Bloomington, Ind. — FTR is reporting U.S. trailer net orders in April faced significant pressure amid
escalating headwinds, including substantial tariff volatility and increasing uncertainty over the economy and the truck freight market.
“U.S. tariffs and potential retaliatory measures will significantly impact the U.S. trailer market, raising costs for imported materials and affecting domestic production,” said Dan Moyer, senior analyst. “OEMs and suppliers can expect higher production costs, reduced margins, and potentially softer demand, prompting some potential shifts toward local sourcing or domestic manufacturing.”
Consequently, net orders sharply declined to just 10,669 units, down 50% month- over-month (m/m) and 23% year-over-year (y/y). This monthly decline surpassed typical seasonal patterns by a wide margin. Even so, U.S. trailer orders exceeded North America Class 8 net orders for a third straight month. Despite April’s sharp drop, year-to-date (YTD) trailer net orders for 2025 totaled 76,901 units, representing a 27% increase compared to the same period last year.
Total trailer build in April decreased 1% m/m and 26% y/y to 17,619 units. 2025 YTD trailer build fell 30% y/y to 63,756 units, an average of 15,939 per month. With total trailer net orders well below production, backlogs decreased by 6,562 units (-5% m/m; -19% y/y) to 120,350 units. The larger m/m decrease in backlogs compared to build lowered the backlog/build ratio to 6.8 months.
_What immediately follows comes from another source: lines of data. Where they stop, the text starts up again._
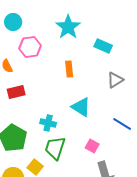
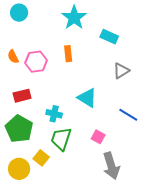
pink hexagon: (30, 47) -> (36, 62), moved
orange rectangle: (69, 69) -> (68, 54), moved
red rectangle: (16, 92) -> (22, 96), moved

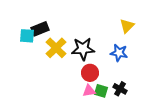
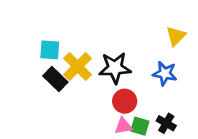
black rectangle: (40, 29) -> (55, 79), moved, turned 66
cyan square: (27, 36) -> (50, 50), moved

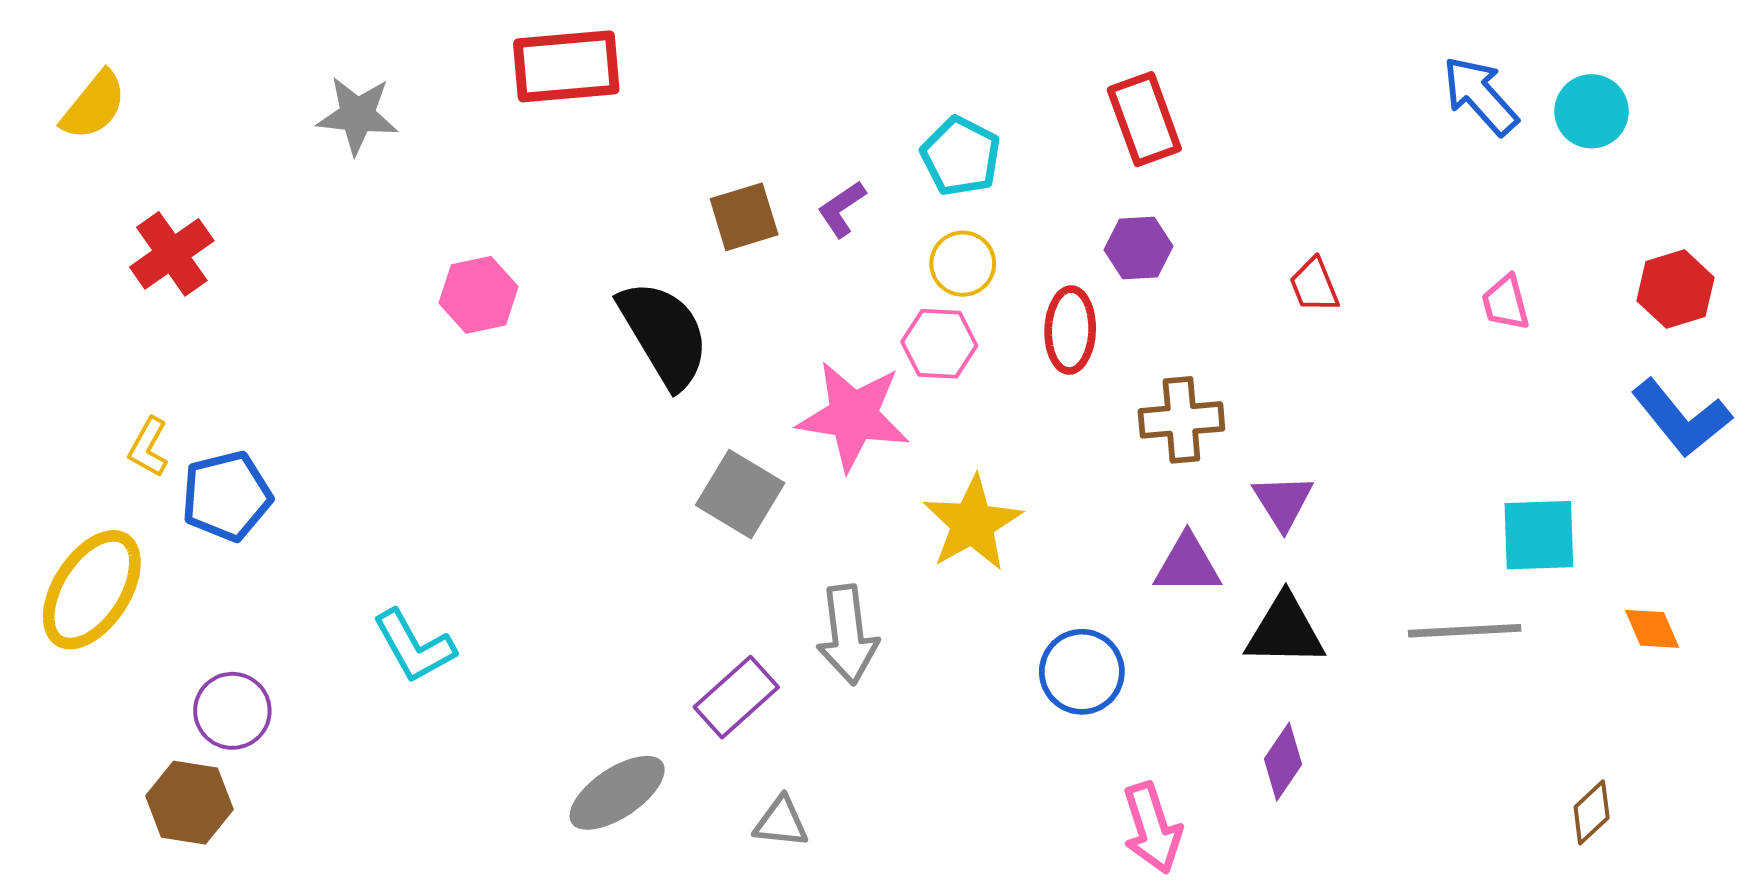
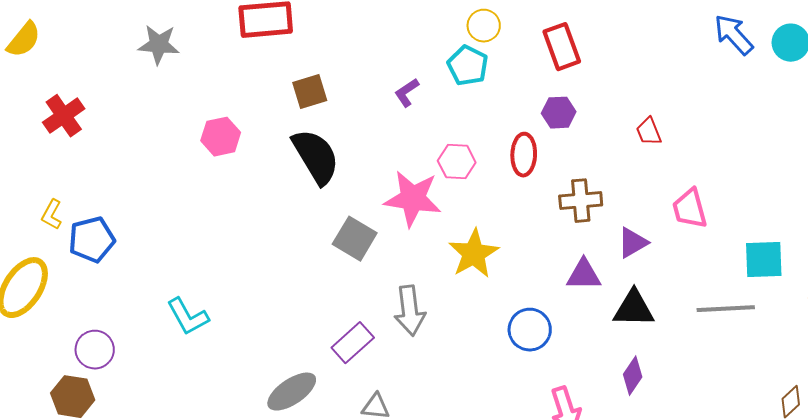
brown square: (744, 217) -> (310, 92), moved
yellow circle: (963, 264) -> (484, 26), moved
pink trapezoid: (1506, 303) -> (690, 209), moved, size x1.4
purple triangle: (1283, 502) -> (633, 243), turned 32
“Some fleets may delay new trailer purchases – reflected in the sharp decline in April net orders – and extend equipment lifecycles, boosting aftermarket activity,” Moyer said. “Rising costs might also encourage limited industry consolidation, creating acquisition opportunities for larger manufacturers. Trailer industry participants that proactively manage supply chain disruptions and pricing pressures may gain a competitive advantage.”